Jung-jae Lee: Through unexpected behavior.

Guillén: How do you mean "unexpected"?

Jung-jae Lee: That the character himself would even think of having sexual relations with the housemaid in the presence of his family indicates that he possesses this strength.

Guillén: A strength which could probably be more accurately characterized as arrogant privilege. My favorite nuance in your characterization of Hoon was—when discovering that his wife and his mother-in-law have had Eun-yi's baby aborted—rather than being concerned with her welfare, he is indignant that this action was taken without his knowledge or compliance. For a moment you almost feel compassion for him, for his loss, and yet you realize it's mainly pride on his part and no sense of genuine care for Eun-yi.

Jung-jae Lee: I think every human being is capable of such selfishness and duplicity, pretending to put someone else's interests first but thinking only of themselves.
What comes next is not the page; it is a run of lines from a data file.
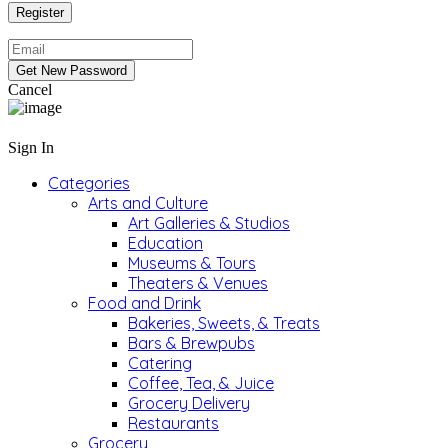
Cancel
Sign In
Categories
Arts and Culture
Art Galleries & Studios
Education
Museums & Tours
Theaters & Venues
Food and Drink
Bakeries, Sweets, & Treats
Bars & Brewpubs
Catering
Coffee, Tea, & Juice
Grocery Delivery
Restaurants
Grocery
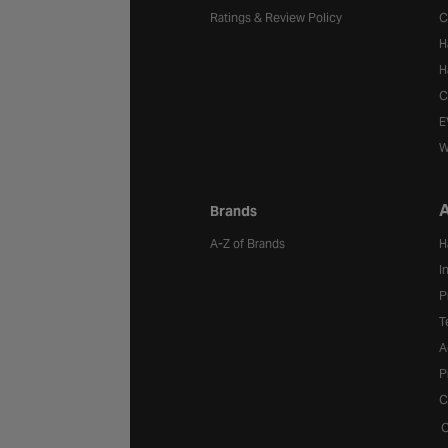
Ratings & Review Policy
C
H
H
C
E
W
A
Brands
A-Z of Brands
H
I
P
T
A
P
C
C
Guillén: With that arrogant privilege in mind, let's turn to how it has been represented in the film's production design. If your challenge to yourself, Im Sang-soo, was to depict the increasing divide between the poor and the super-rich, you have staged it excellently in this house where Eun-yi comes to work as a maid. The house is amazingly designed, not the least of which is its collection of paintings scattered throughout. They telegraph a sense of unbridled acquisition true to Hoon's privileged character. Clearly this was your intention? Can you speak to how you came up with the vision of the house?

Sang-soo: Just as in all the super-rich homes in Europe, Korea and Asia, what these people try to do is to copy the traditional European lifestyle: drinking good wines, collecting paintings, listening to opera. Myself, I find it questionable that this would be a life they genuinely enjoy or if it's not more for show.

Guillén: I don't want to give away the film's shocking and spectacular set piece ending; however, I am interested in the rhyme between the film's introductory scene where the young woman jumps off the high building to her death and Eun-yi's suicide. What are you trying to say by that framing rhyme?

Sang-soo: People don't know why the young woman in the first scene has committed suicide. These people witness the suicide and then they forget about it. It's possible that at film's end when Eun-yi commits suicide that people in the neighborhood heard about the housemaid committing suicide but then—just as easily as in the first instance—they will forget about it. The point is that—even though throughout the movie it is never explained why the young woman in the first scene committed suicide—she has a story. We just don't know about it like we know about Eun-yi's story. Suicide has become much more frequent in Korea as the economy has become unstable.

Guillén: My final question, then. The coda to the film is a nearly surreal and extremely stylized set piece that proves unsettling for being so ambivalent. Can you offer a bit of insight as to what you wanted the audience to take away from that scene?

Sang-soo: There has been a lot of controversy surrounding that last scene. Even one of the producers wanted it deleted. Many people complain about it. But without that scene, I think the movie would have been just so-so. I went with my gut feeling and included it. It's a simple set-up: they're giving a birthday party to a little girl who just witnessed something terrible and trying to cover up her trauma with expensive gifts. I wanted audiences to wonder if she could truly heal from such an event?